PROBLEM DETAILS >>
Before copying, remove every picture, and then repeat all entries below precisely as written.

Saved entries
□ □ □ □ □

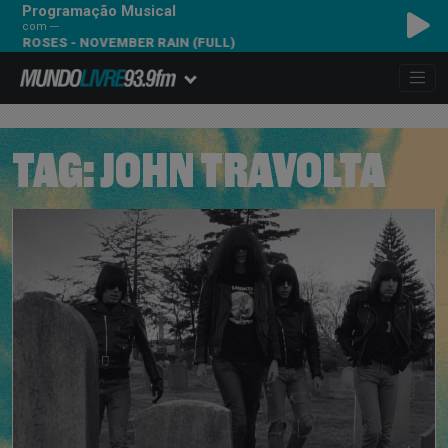
Programação Musical
com ---
ES - NOVEMBER RAIN (FULL)
TAG:
JOHN TRAVOLTA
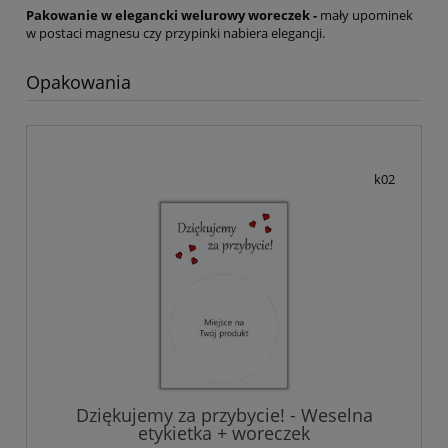
Pakowanie w elegancki welurowy woreczek -
mały upominek
w postaci magnesu czy przypinki nabiera elegancji.
Opakowania
k02
Dziękujemy za przybycie! - Weselna
etykietka + woreczek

□ □ □ □ □

SOLVED EXERCISE >>
Programação Musical
com ---
ES - NOVEMBER RAIN (FULL)
TAG:
JOHN TRAVOLTA
Pakowanie w elegancki welurowy woreczek -
mały upominek
w postaci magnesu czy przypinki nabiera elegancji.
Opakowania
k02
Dziękujemy za przybycie! - Weselna
etykietka + woreczek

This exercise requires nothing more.